* AIM OF THE EXERCISE *
Go through the entries below and retype them exactly, omitting each picture.

* INPUT *
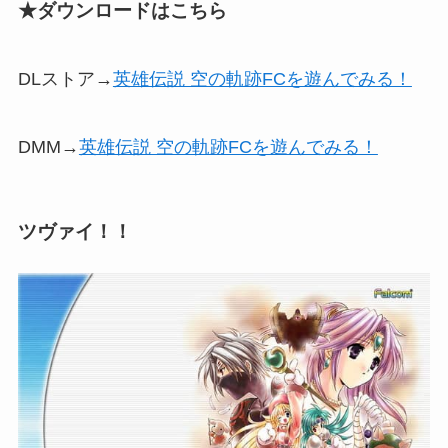
★ダウンロードはこちら
DLストア→
英雄伝説 空の軌跡FCを遊んでみる！
DMM→
英雄伝説 空の軌跡FCを遊んでみる！
ツヴァイ！！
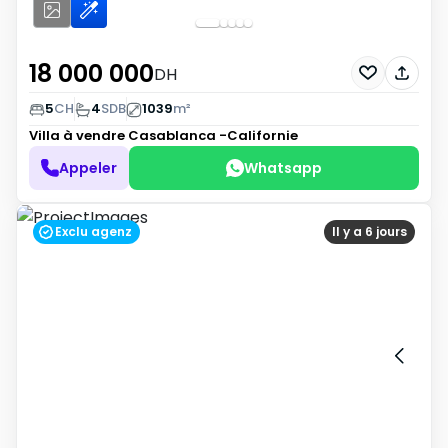
18 000 000
DH
5
CH
4
SDB
1039
m²
Villa à vendre
Casablanca -Californie
Appeler
Whatsapp
Exclu agenz
Il y a 6 jours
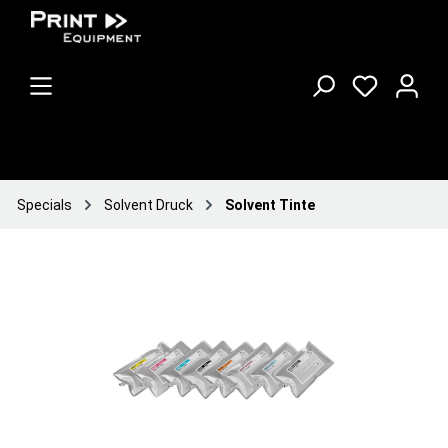
Specials
Solvent Druck
Solvent Tinte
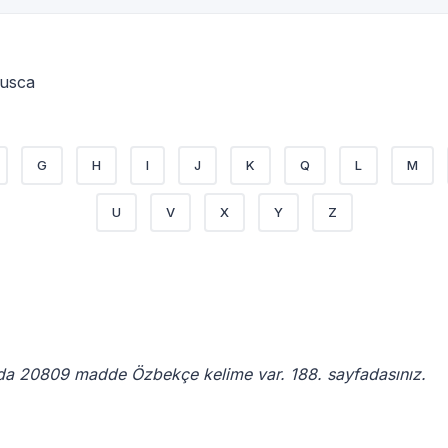
Rusca
G
H
I
J
K
Q
L
M
U
V
X
Y
Z
da 20809 madde Özbekçe kelime var. 188. sayfadasınız.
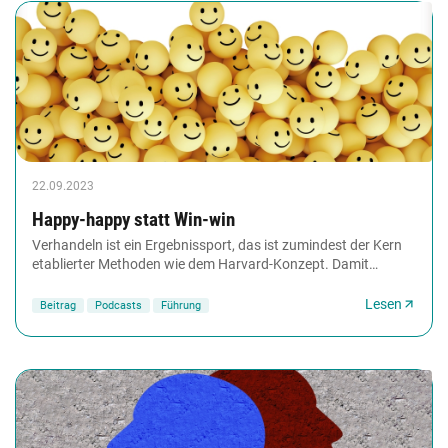
22.09.2023
Happy-happy statt Win-win
Verhandeln ist ein Ergebnissport, das ist zumindest der Kern
etablierter Methoden wie dem Harvard-Konzept. Damit
rutscht man allerdings in ein Mindset,...
Lesen
Beitrag
Podcasts
Führung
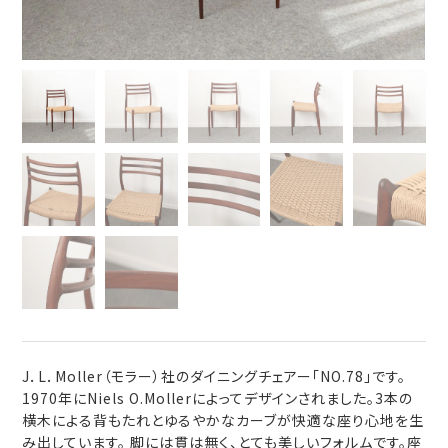
J．L．Moller（モラー）社のダイニングチェアー「NO.78」です。
1970年にNiels O.Mollerによってデザインされました。3本の
横木による背もたれとゆるやかなカーブが快適な座り心地を生
み出しています。 脚には貫は無く、とても美しいフォルムです。座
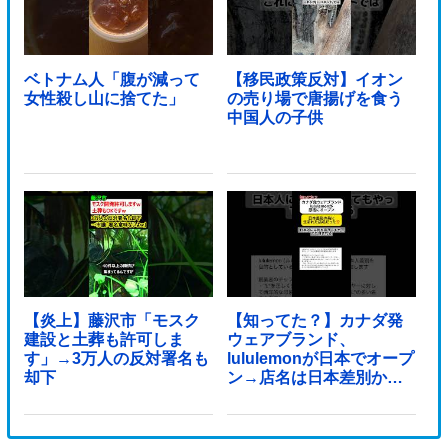
ベトナム人「腹が減って
【移民政策反対】イオン
女性殺し山に捨てた」
の売り場で唐揚げを食う
中国人の子供
【炎上】藤沢市「モスク
【知ってた？】カナダ発
建設と土葬も許可しま
ウェアブランド、
す」→3万人の反対署名も
lululemonが日本でオープ
却下
ン→店名は日本差別から
できた？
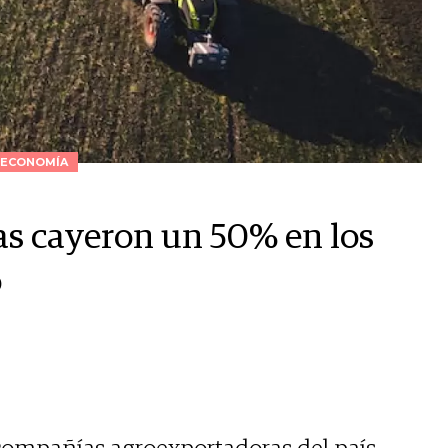
ECONOMÍA
as cayeron un 50% en los
o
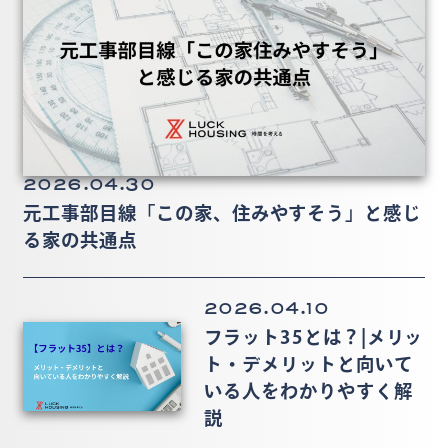
2026.04.30
元工事部目線「この家、住みやすそう」と感じ
る家の共通点
2026.04.10
フラット35とは？|メリッ
ト・デメリットと向いて
いる人をわかりやすく解
説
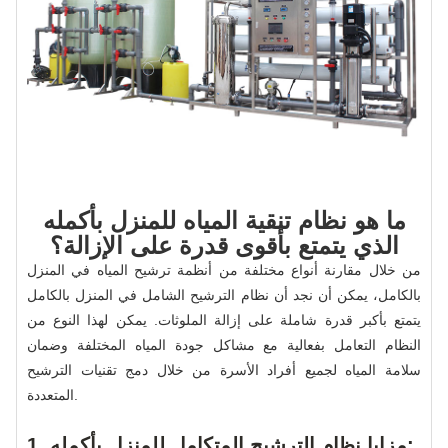
ما هو نظام تنقية المياه للمنزل بأكمله
الذي يتمتع بأقوى قدرة على الإزالة؟
من خلال مقارنة أنواع مختلفة من أنظمة ترشيح المياه في المنزل
بالكامل، يمكن أن نجد أن نظام الترشيح الشامل في المنزل بالكامل
يتمتع بأكبر قدرة شاملة على إزالة الملوثات. يمكن لهذا النوع من
النظام التعامل بفعالية مع مشاكل جودة المياه المختلفة وضمان
سلامة المياه لجميع أفراد الأسرة من خلال دمج تقنيات الترشيح
المتعددة.
1. مزايا نظام الترشيح المتكامل للمنزل بأكمله:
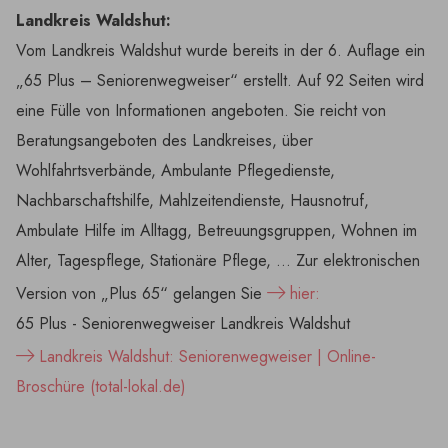
Landkreis Waldshut:
Vom Landkreis Waldshut wurde bereits in der 6. Auflage ein
„65 Plus – Seniorenwegweiser“ erstellt. Auf 92 Seiten wird
eine Fülle von Informationen angeboten. Sie reicht von
Beratungsangeboten des Landkreises, über
Wohlfahrtsverbände, Ambulante Pflegedienste,
Nachbarschaftshilfe, Mahlzeitendienste, Hausnotruf,
Ambulate Hilfe im Alltagg, Betreuungsgruppen, Wohnen im
Alter, Tagespflege, Stationäre Pflege, … Zur elektronischen
Version von „Plus 65“ gelangen Sie
hier:
65 Plus - Seniorenwegweiser Landkreis Waldshut
Landkreis Waldshut: Seniorenwegweiser | Online-
Broschüre (total-lokal.de)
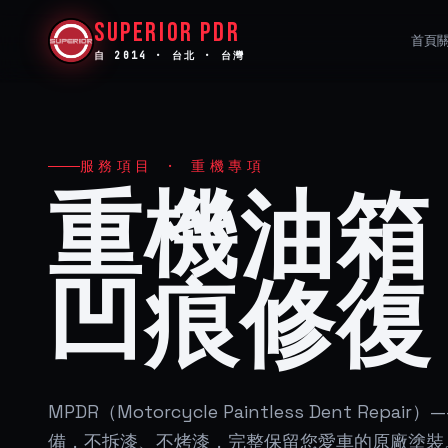
SUPERIOR PDR
首頁
自 2014 · 台北 · 台灣
服務項目 · 重機專項
重機油箱
凹痕修復
MPDR（Motorcycle Paintless Dent Re
備，不拆漆、不烤漆，完整保留您愛車的原廠塗裝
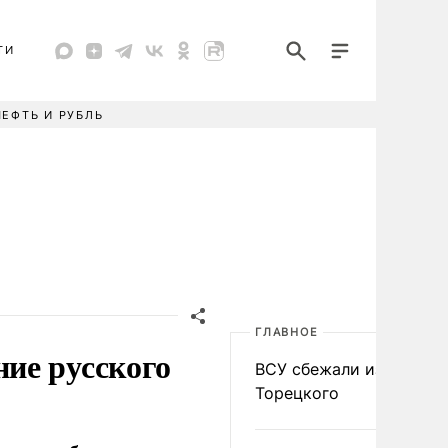
ТИ
НЕФТЬ И РУБЛЬ
ГЛАВНОЕ
ие русского
ВСУ сбежали из
Торецкого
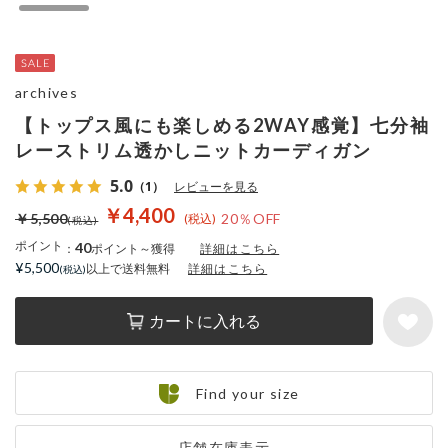
archives
【トップス風にも楽しめる2WAY感覚】七分袖
レーストリム透かしニットカーディガン
5.0
（1）
レビューを見る
￥4,400
￥5,500
20％OFF
ポイント
40
：
ポイント～獲得
詳細はこちら
¥5,500
以上で送料無料
詳細はこちら
カートに入れる
Find your size
店舗在庫表示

* FINISHED TASK *
★ダウンロードはこちら
DLストア→
英雄伝説 空の軌跡FCを遊んでみる！
DMM→
英雄伝説 空の軌跡FCを遊んでみる！
ツヴァイ！！
18 000 000
DH
5
CH
4
SDB
1039
m²
Villa à vendre
Casablanca -Californie
Appeler
Whatsapp
Exclu agenz
Il y a 6 jours
Specials
Solvent Druck
Solvent Tinte
Rusca
G
H
I
J
K
Q
L
M
U
V
X
Y
Z
da 20809 madde Özbekçe kelime var. 188. sayfadasınız.
22.09.2023
Happy-happy statt Win-win
Verhandeln ist ein Ergebnissport, das ist zumindest der Kern
etablierter Methoden wie dem Harvard-Konzept. Damit
rutscht man allerdings in ein Mindset,...
Lesen
Beitrag
Podcasts
Führung
J．L．Moller（モラー）社のダイニングチェアー「NO.78」です。
1970年にNiels O.Mollerによってデザインされました。3本の
横木による背もたれとゆるやかなカーブが快適な座り心地を生
み出しています。 脚には貫は無く、とても美しいフォルムです。座
ベトナム人「腹が減って
【移民政策反対】イオン
女性殺し山に捨てた」
の売り場で唐揚げを食う
中国人の子供
【炎上】藤沢市「モスク
【知ってた？】カナダ発
建設と土葬も許可しま
ウェアブランド、
す」→3万人の反対署名も
lululemonが日本でオープ
却下
ン→店名は日本差別から
できた？
ECONOMÍA
as cayeron un 50% en los
o
2026.04.30
元工事部目線「この家、住みやすそう」と感じ
る家の共通点
2026.04.10
フラット35とは？|メリッ
ト・デメリットと向いて
いる人をわかりやすく解
説
ما هو نظام تنقية المياه للمنزل بأكمله
الذي يتمتع بأقوى قدرة على الإزالة؟
من خلال مقارنة أنواع مختلفة من أنظمة ترشيح المياه في المنزل
بالكامل، يمكن أن نجد أن نظام الترشيح الشامل في المنزل بالكامل
يتمتع بأكبر قدرة شاملة على إزالة الملوثات. يمكن لهذا النوع من
النظام التعامل بفعالية مع مشاكل جودة المياه المختلفة وضمان
سلامة المياه لجميع أفراد الأسرة من خلال دمج تقنيات الترشيح
المتعددة.
1. مزايا نظام الترشيح المتكامل للمنزل بأكمله:
Landkreis Waldshut:
Vom Landkreis Waldshut wurde bereits in der 6. Auflage ein
„65 Plus – Seniorenwegweiser“ erstellt. Auf 92 Seiten wird
eine Fülle von Informationen angeboten. Sie reicht von
Beratungsangeboten des Landkreises, über
Wohlfahrtsverbände, Ambulante Pflegedienste,
Nachbarschaftshilfe, Mahlzeitendienste, Hausnotruf,
Ambulate Hilfe im Alltagg, Betreuungsgruppen, Wohnen im
Alter, Tagespflege, Stationäre Pflege, … Zur elektronischen
Version von „Plus 65“ gelangen Sie
hier:
65 Plus - Seniorenwegweiser Landkreis Waldshut
Landkreis Waldshut: Seniorenwegweiser | Online-
Broschüre (total-lokal.de)
SUPERIOR PDR
首頁
自 2014 · 台北 · 台灣
服務項目 · 重機專項
重機油箱
凹痕修復
MPDR（Motorcycle Paintless Dent Re
備，不拆漆、不烤漆，完整保留您愛車的原廠塗裝
ТИ
НЕФТЬ И РУБЛЬ
ГЛАВНОЕ
ие русского
ВСУ сбежали из
Торецкого
archives
【トップス風にも楽しめる2WAY感覚】七分袖
レーストリム透かしニットカーディガン
5.0
（1）
レビューを見る
￥4,400
￥5,500
20％OFF
ポイント
40
：
ポイント～獲得
詳細はこちら
¥5,500
以上で送料無料
詳細はこちら
カートに入れる
Find your size
店舗在庫表示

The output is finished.